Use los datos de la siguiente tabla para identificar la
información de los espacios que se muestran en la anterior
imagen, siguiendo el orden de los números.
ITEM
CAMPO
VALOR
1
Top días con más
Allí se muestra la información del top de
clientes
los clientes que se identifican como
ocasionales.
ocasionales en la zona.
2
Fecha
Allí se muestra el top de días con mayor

● **ACTIVITY**
Only the lines from the one containing "información de los" through the final line of the material should be printed, each word for word. Both of those lines count.

● **EXPECTED ANSWER**
información de los espacios que se muestran en la anterior
imagen, siguiendo el orden de los números.
ITEM
CAMPO
VALOR
1
Top días con más
Allí se muestra la información del top de
clientes
los clientes que se identifican como
ocasionales.
ocasionales en la zona.
2
Fecha
Allí se muestra el top de días con mayor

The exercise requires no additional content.